Chuck Magro, chief executive of Saskatoon-based Nutrien Ltd., remained quiet on Thursday after the Australian-based mining giant BHP Billiton Ltd. disclosed its latest plans to build a giant potash mine in his company’s backyard.
BHP announced it would commit an additional US$345 million, on top of roughly $3 billion already spent, to de-risk Jansen, a proposed potash mine east of Saskatoon that could upend the market; and it gave itself until February 2021 to make a final decision on the estimated US$5.3 billion to US$5.7 billion project. If it moves forward, the multi-phase project could cost as much as US$17 billion.
If constructed, Jansen would add about 4.4 million tonnes of potash per year, roughly 7 per cent of the current market, and potentially enough to drive down potash prices and deal a blow to Nutrien, the largest producer in the world.
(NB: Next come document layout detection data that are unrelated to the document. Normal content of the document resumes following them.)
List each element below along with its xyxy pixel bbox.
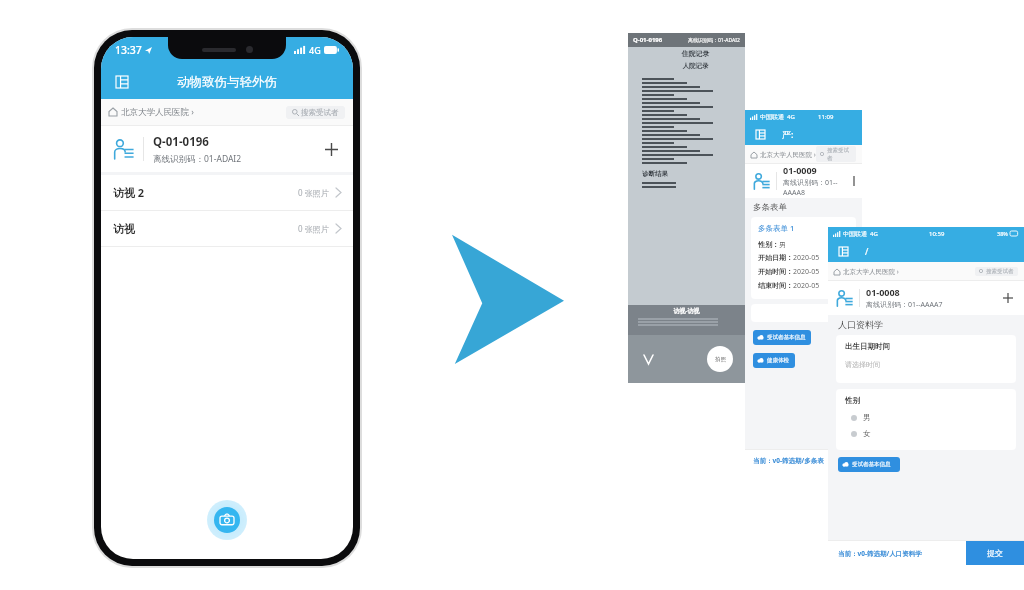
staticText: 性别	[845, 396, 860, 405]
staticText: 0 张照片	[298, 187, 329, 198]
button[interactable]: 访视	[101, 211, 353, 246]
button[interactable]: 男	[845, 413, 871, 422]
button[interactable]: +	[751, 304, 856, 322]
button[interactable]: 01-0009	[745, 164, 862, 198]
button[interactable]: Menu	[835, 243, 851, 259]
staticText: 结束时间：	[758, 281, 793, 290]
staticText: 北京大学人民医院 ›	[843, 267, 899, 276]
staticText: 动物致伤与轻外伤	[133, 74, 321, 90]
staticText: 诊断结果	[642, 170, 668, 178]
staticText: 搜索受试者	[986, 268, 1014, 275]
staticText: 13:37	[115, 43, 142, 57]
staticText: 离线识别码：01-ADAI2	[153, 153, 242, 165]
staticText: 男	[779, 240, 786, 249]
staticText: 2020-05	[793, 253, 820, 263]
staticText: 住院记录	[646, 49, 745, 58]
staticText: 4G	[870, 230, 878, 238]
staticText: 搜索受试者	[301, 108, 339, 117]
button[interactable]: 访视 2	[101, 175, 353, 210]
button[interactable]: 搜索受试者	[286, 106, 345, 119]
staticText: 人口资料学	[838, 319, 883, 330]
staticText: 2020-05	[793, 281, 820, 291]
staticText: 北京大学人民医院 ›	[121, 106, 194, 118]
staticText: +	[842, 307, 848, 319]
staticText: Q-01-0196	[153, 134, 209, 150]
staticText: 提交	[987, 548, 1003, 558]
staticText: /	[865, 245, 869, 257]
staticText: 中国联通	[760, 113, 784, 121]
staticText: 访视-访视	[628, 307, 745, 315]
staticText: 4G	[787, 113, 795, 121]
button[interactable]: 北京大学人民医院 ›	[834, 267, 899, 276]
staticText: 健康体检	[767, 357, 789, 364]
button[interactable]: Menu	[752, 126, 768, 142]
staticText: 北京大学人民医院 ›	[760, 150, 816, 159]
button[interactable]: Add	[1000, 290, 1016, 306]
staticText: 开始时间：	[758, 267, 793, 276]
staticText: 11:09	[818, 113, 834, 121]
staticText: 2020-05	[793, 267, 820, 277]
button[interactable]: 北京大学人民医院 ›	[751, 150, 816, 159]
button[interactable]: 搜索受试者	[975, 267, 1018, 276]
button[interactable]: Add	[321, 139, 341, 159]
button[interactable]: 搜索受试者	[816, 146, 856, 162]
staticText: 当前：v0-筛选期/人口资料学	[838, 549, 922, 558]
staticText: 女	[863, 429, 871, 438]
button[interactable]: Camera	[214, 507, 240, 533]
button[interactable]: 受试者基本信息	[838, 457, 900, 472]
staticText: 访视	[113, 222, 135, 236]
staticText: 请选择时间	[845, 360, 880, 369]
staticText: 10:59	[929, 230, 945, 238]
staticText: 多条表单	[753, 202, 787, 213]
staticText: 4G	[309, 44, 321, 56]
staticText: 离线识别码：01-ADAI2	[688, 37, 740, 44]
staticText: 出生日期时间	[845, 342, 890, 351]
staticText: 01-0008	[866, 286, 900, 298]
staticText: 离线识别码：01--AAAA7	[866, 300, 943, 310]
button[interactable]: 01-0008	[828, 281, 1024, 315]
staticText: 开始日期：	[758, 253, 793, 262]
button[interactable]: 拍照	[707, 346, 733, 372]
button[interactable]: Menu	[111, 71, 133, 93]
staticText: 多条表单 1	[758, 223, 795, 233]
staticText: 严:	[782, 128, 794, 140]
staticText: 搜索受试者	[827, 147, 852, 161]
staticText: 性别：	[758, 240, 779, 249]
staticText: 0 张照片	[298, 223, 329, 234]
staticText: 中国联通	[843, 230, 867, 238]
staticText: 访视 2	[113, 185, 145, 200]
staticText: 当前：v0-筛选期/多条表	[753, 456, 824, 465]
staticText: 拍照	[715, 356, 726, 363]
staticText: 男	[863, 413, 871, 422]
button[interactable]: Q-01-0196	[101, 126, 353, 172]
button[interactable]: 提交	[966, 541, 1024, 565]
staticText: 38%	[997, 230, 1008, 237]
button[interactable]: 女	[845, 429, 871, 438]
staticText: 人院记录	[646, 62, 745, 70]
staticText: 离线识别码：01--AAAA8	[783, 178, 854, 198]
staticText: 01-0009	[783, 164, 817, 176]
button[interactable]: Collapse	[640, 351, 656, 367]
staticText: 受试者基本信息	[852, 461, 891, 468]
button[interactable]: 受试者基本信息	[753, 330, 811, 345]
button[interactable]: 北京大学人民医院 ›	[109, 106, 194, 118]
button[interactable]: 健康体检	[753, 353, 795, 368]
staticText: Q-01-0196	[633, 36, 663, 44]
staticText: 受试者基本信息	[767, 334, 806, 341]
The Saskatoon-based firm’s stock price fell just under a per cent to $64.64 on the Toronto Stock Exchange.
Magro declined to comment, but questions about Jansen have dogged him for months if not years.
“I will tell you this, every time that a company has tried to build greenfield potash mines around the world, it has been a very difficult project to create long-term shareholder value,” Magro said in May at the BMO Farm to Market Conference in New York.
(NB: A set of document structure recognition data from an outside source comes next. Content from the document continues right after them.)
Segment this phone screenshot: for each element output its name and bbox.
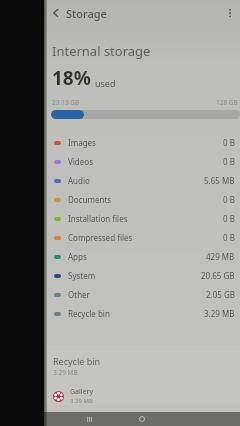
button[interactable]: Documents bbox=[44, 190, 240, 209]
staticText: 0 B bbox=[223, 194, 235, 205]
staticText: Recycle bin bbox=[68, 308, 110, 319]
staticText: System bbox=[68, 270, 96, 281]
staticText: 3.29 MB bbox=[53, 368, 78, 377]
staticText: Documents bbox=[68, 194, 112, 205]
staticText: 20.65 GB bbox=[201, 270, 235, 281]
button[interactable]: Other bbox=[44, 285, 240, 304]
staticText: Storage bbox=[66, 6, 107, 21]
button[interactable]: Installation files bbox=[44, 209, 240, 228]
button[interactable]: Images bbox=[44, 133, 240, 152]
button[interactable]: Audio bbox=[44, 171, 240, 190]
button[interactable]: Gallery bbox=[44, 387, 240, 405]
staticText: Apps bbox=[68, 251, 87, 262]
staticText: 23.13 GB bbox=[52, 98, 80, 107]
staticText: 3.29 MB bbox=[70, 397, 93, 405]
button[interactable]: System bbox=[44, 266, 240, 285]
staticText: Other bbox=[68, 289, 90, 300]
button[interactable]: Home bbox=[134, 412, 150, 426]
button[interactable]: Apps bbox=[44, 247, 240, 266]
staticText: 429 MB bbox=[206, 251, 235, 262]
staticText: used bbox=[95, 77, 116, 89]
staticText: 3.29 MB bbox=[204, 308, 235, 319]
staticText: Internal storage bbox=[52, 42, 151, 60]
button[interactable]: More options bbox=[220, 3, 240, 23]
staticText: Compressed files bbox=[68, 232, 133, 243]
staticText: Audio bbox=[68, 175, 90, 186]
staticText: Images bbox=[68, 137, 96, 148]
staticText: Gallery bbox=[70, 387, 94, 397]
button[interactable]: Back bbox=[46, 3, 66, 23]
button[interactable]: Recent apps bbox=[81, 412, 97, 426]
staticText: Videos bbox=[68, 156, 93, 167]
button[interactable]: Videos bbox=[44, 152, 240, 171]
staticText: 0 B bbox=[223, 137, 235, 148]
staticText: 0 B bbox=[223, 156, 235, 167]
staticText: 5.65 MB bbox=[204, 175, 235, 186]
button[interactable]: Compressed files bbox=[44, 228, 240, 247]
staticText: 0 B bbox=[223, 213, 235, 224]
staticText: 0 B bbox=[223, 232, 235, 243]
staticText: 128 GB bbox=[216, 98, 238, 107]
button[interactable]: Recycle bin bbox=[44, 304, 240, 323]
staticText: 18% bbox=[52, 65, 91, 91]
staticText: Recycle bin bbox=[53, 355, 101, 367]
staticText: Installation files bbox=[68, 213, 128, 224]
staticText: 2.05 GB bbox=[206, 289, 235, 300]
In July, Susan Jones, then head of Nutrien’s potash segment, echoed that pessimism, saying on an earnings call that potash prices “need to be significantly higher” to justify building Jansen.
Magro also said his company was committed to producing 5 million tons of potash per year regardless. Potash constitutes its largest business segment in 2018, accounting for 37 per cent of adjusted cash flows, or about $1.6 billion.
Magro’s job may ultimately hang in the balance of what BHP decides. Earlier this month, BMO Capital Markets’ analyst Joel Jackson suggested a price decline of $100 per ton could “threaten the viability of many incumbent mines as well as C-suite jobs.”
The Southeast Asian standard benchmark for potash stood at around US$290 per tonne this month, with prices having fallen by nearly half in the past decade.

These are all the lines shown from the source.